Columns

ECLECTIC RANT: GOP Solution for Deficits— Cut Social Safety Nets

Ralph E. Stone
Friday October 26, 2018 - 11:46:00 AM

Republicans claim that their $1.5 trillion tax overhaul last year had nothing to do with this, but experts estimate that the tax overhaul will result in about $1.45 trillion in net deficits over a decade. 

Now Trump wants to pass before the midterms another tax cut promising a 10% cut in taxes for the middle class without providing details even though the earlier tax overhaul did not achieve any of the things that Republicans promised it would. That is, it didn’t reduce deficits; it didn’t target the middle class; and it didn’t win goodwill with voters. Notice that on the campaign trail, Trump is not touting the GOP tax overhaul. 

Traditionally, deficits have been anathema to Republicans. Remember when then House Speaker Paul Ryan warned of the dangers of deficits, “The facts are very, very clear: The United States is heading toward a debt crisis. We face a crushing burden of debt which will take down our economy — which will lower our living standards.”  

And remember when congressional Republicans denounced President Barack Obama for the size of the national debt, which more than doubled during his tenure. During his presidential campaign, Donald Trump said he would pay off the national debt in eight years. 

Yet, the GOP tax “overall” made no attempt to eliminate the deficit, much less the debt. It provided for tax cuts, which means $1.5 trillion less revenue for the next decade.
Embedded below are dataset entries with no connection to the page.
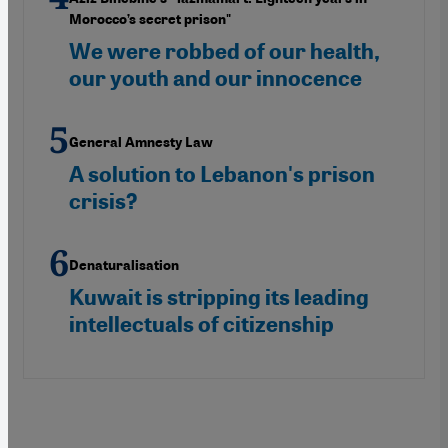
Morocco’s secret prison"
We were robbed of our health,
our youth and our innocence
General Amnesty Law
A solution to Lebanon's prison
crisis?
Denaturalisation
Kuwait is stripping its leading
intellectuals of citizenship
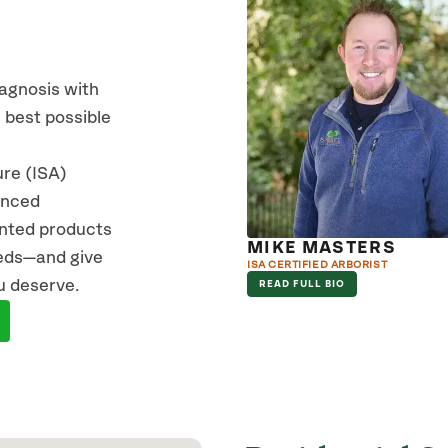
iagnosis with
 best possible
ure (ISA)
vanced
ented products
MIKE MASTERS
eeds—and give
ISA CERTIFIED ARBORIST
u deserve.
READ FULL BIO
The Tax Policy Center concluded that federal government “revenue would fall by between $2.4 trillion and $2.5 trillion over the first 10 years and by about $3.4 trillion over the second decade.” And further concluded, "Those with the very highest incomes would receive the biggest tax cuts." 

Now to close the deficit caused by the tax overhaul, the Republicans are talking about cuts to safety nets to those forgotten by Trump and his enablers in Congress. House Republicans offered a 2019 budget proposal that would cut mandatory spending by $5.4 trillion over a decade, including $537 billion in cuts to Medicare and $1.5 trillion in cuts to Medicaid and other health programs. The budget also proposes $2.6 trillion in reductions to other mandatory spending programs, including welfare and other anti-poverty programs. 

The U.S. has the weakest safety net among the Western industrialized nations, devoting far fewer resources as a percentage of gross domestic product to welfare programs than do other wealthy countries. Cutting social safety nets will only widen the gap. 

Hopefully, those forgotten by Trump and the Republicans will remember on November 6, and vote for their economic self interests, rather than their prejudices.